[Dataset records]
- Opening Delimiter -

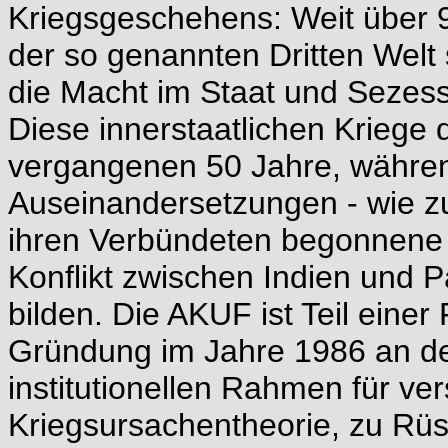
Kriegsgeschehens: Weit über 9
der so genannten Dritten Welt 
die Macht im Staat und Sezess
Diese innerstaatlichen Kriege
vergangenen 50 Jahre, währen
Auseinandersetzungen - wie zu
ihren Verbündeten begonnene 
Konflikt zwischen Indien und 
bilden. Die AKUF ist Teil einer 
Gründung im Jahre 1986 an de
institutionellen Rahmen für v
Kriegsursachentheorie, zu Rüst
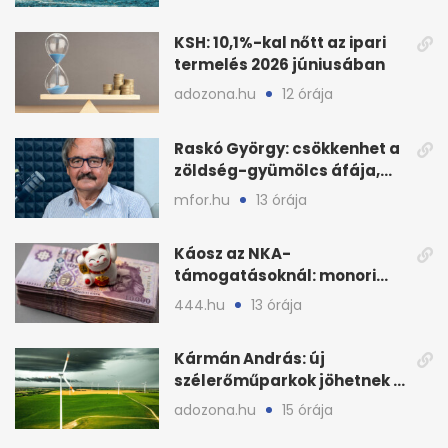
KSH: 10,1%-kal nőtt az ipari
termelés 2026 júniusában
adozona.hu
12 órája
Raskó György: csökkenhet a
zöldség-gyümölcs áfája,
bajban a kukorica
mfor.hu
13 órája
Káosz az NKA-
támogatásoknál: monori
civilek elszámolásai és
444.hu
13 órája
megbízásai
Kármán András: új
szélerőműparkok jöhetnek a
kormányülés döntése
adozona.hu
15 órája
nyomán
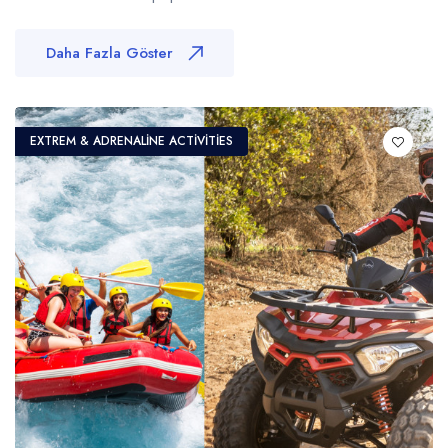
Daha Fazla Göster
EXTREM & ADRENALINE ACTIVITIES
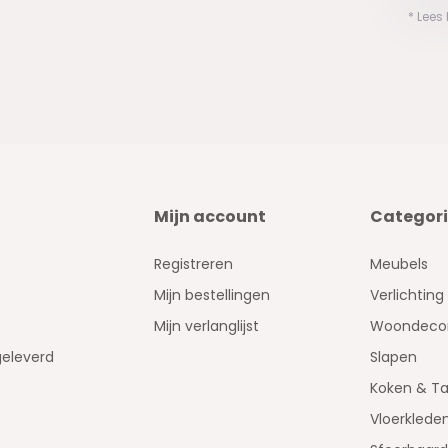
* Lees
Mijn account
Categor
Registreren
Meubels
Mijn bestellingen
Verlichting
Mijn verlanglijst
Woondecor
geleverd
Slapen
Koken & Ta
Vloerklede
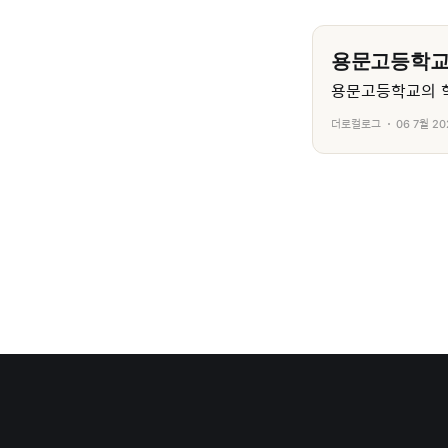
용문고등학
용문고등학교의 학
더로컬로그
06 7월 20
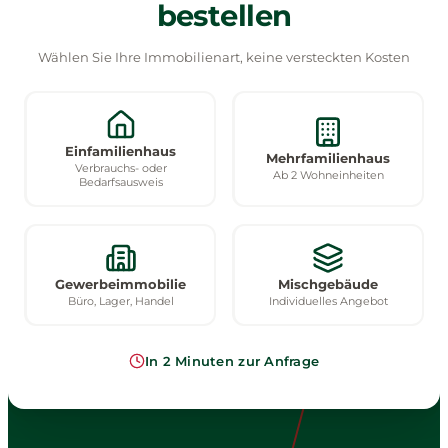
bestellen
Wählen Sie Ihre Immobilienart, keine versteckten Kosten
Einfamilienhaus
Mehrfamilienhaus
Verbrauchs- oder
Ab 2 Wohneinheiten
Bedarfsausweis
Gewerbeimmobilie
Mischgebäude
Büro, Lager, Handel
Individuelles Angebot
In 2 Minuten zur Anfrage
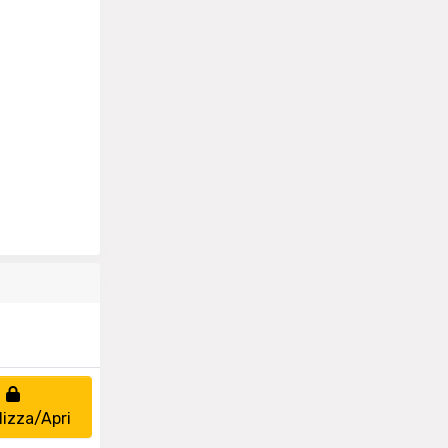
lizza/Apri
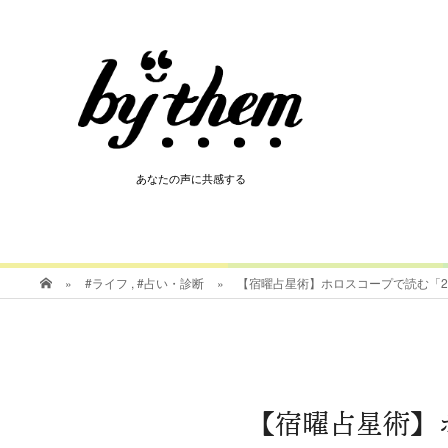
HOT
あなたの声に共感する
あなたの声に共感する
»
#ライフ
,
#占い・診断
»
【宿曜占星術】ホロスコープで読む「20
【宿曜占星術】ホ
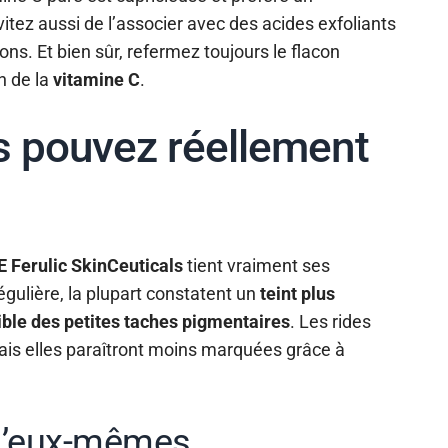
tez aussi de l’associer avec des acides exfoliants
ons. Et bien sûr, refermez toujours le flacon
n de la
vitamine C
.
s pouvez réellement
 Ferulic SkinCeuticals
tient vraiment ses
gulière, la plupart constatent un
teint plus
ible des petites taches pigmentaires
. Les rides
is elles paraîtront moins marquées grâce à
 d’eux-mêmes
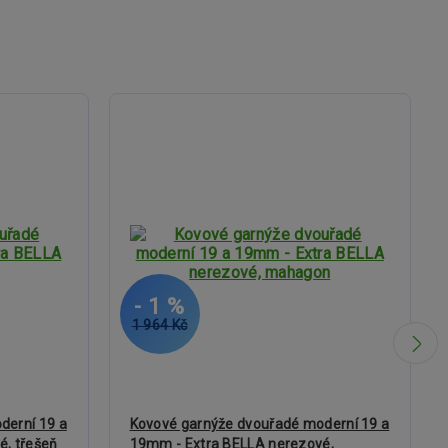
- 1 %
1 964 Kč
derní 19 a
Kovové garnýže dvouřadé moderní 19 a
é, třešeň
19mm - Extra BELLA nerezové,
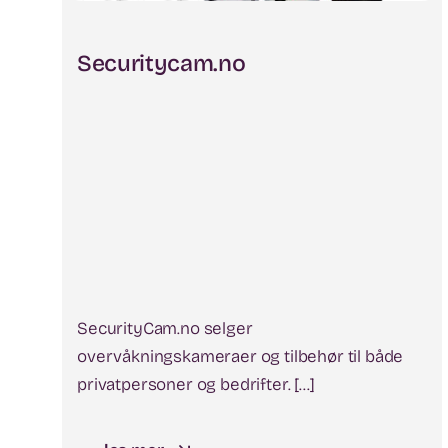
Securitycam.no
SecurityCam.no selger
overvåkningskameraer og tilbehør til både
privatpersoner og bedrifter. [...]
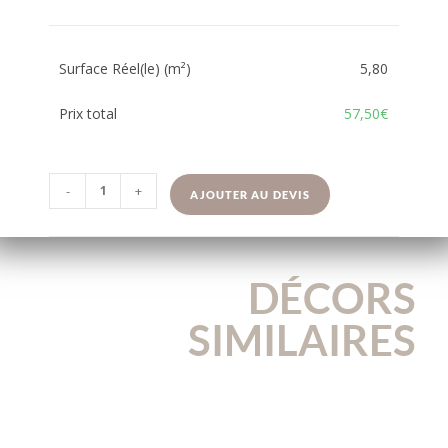
Surface Réel(le) (m²)
5,80
Prix total
57,50€
-
+
AJOUTER AU DEVIS
DÉCORS
SIMILAIRES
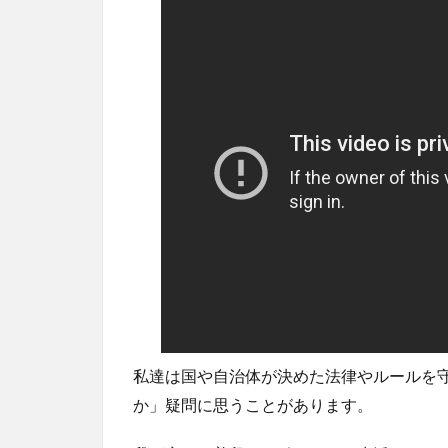
私達は国や自治体が決めた法律やルールを
か」疑問に思うことがあります。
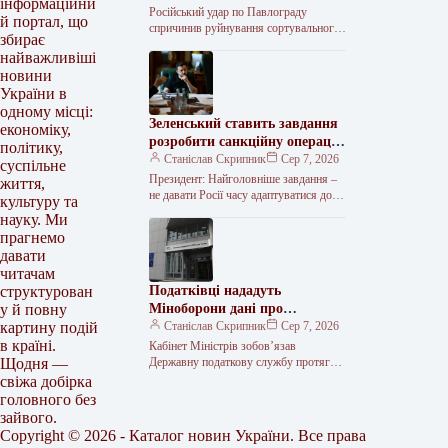
інформаційни
депо у Павлограді
Російський удар по Павлограду
й портал, що
спричинив руйнування сортувального
збирає
депо «Укрпошти» та місця базування
найважливіші
пересувних відділень. Внаслідок атаки
новини
загинули двоє працівниць
України в
одному місці:
Зеленський ставить завдання
економіку,
розробити санкційну операцію
політику,
проти Росії
Станіслав Скрипник
Сер 7, 2026
суспільне
Президент: Найголовніше завдання –
життя,
не давати Росії часу адаптуватися до
культуру та
обмежень Президент Володимир
науку. Ми
Зеленський повідомив, що провів
прагнемо
координаційну нараду щодо…
давати
читачам
Податківці нададуть
структурован
Міноборони дані про
у й повну
військовозобов’язаних
Станіслав Скрипник
Сер 7, 2026
картину подій
чоловіків
в країні.
Кабінет Міністрів зобов’язав
Державну податкову службу протягом
Щодня —
90 календарних днів передати
свіжа добірка
Міністерству оборони відомості про
головного без
громадян, необхідні для актуалізації
зайвого.
Copyright © 2026 - Каталог новин України. Все права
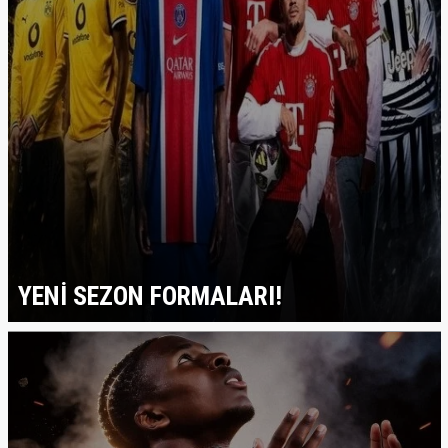
YENİ SEZON FORMALARI!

- Closing Delimiter -

■ **Task instructions**:
Using the records above, gather all lines where the string "Mijn" is present.

■ **Exercise output**:
Mijn account
Mijn bestellingen
Mijn verlanglijst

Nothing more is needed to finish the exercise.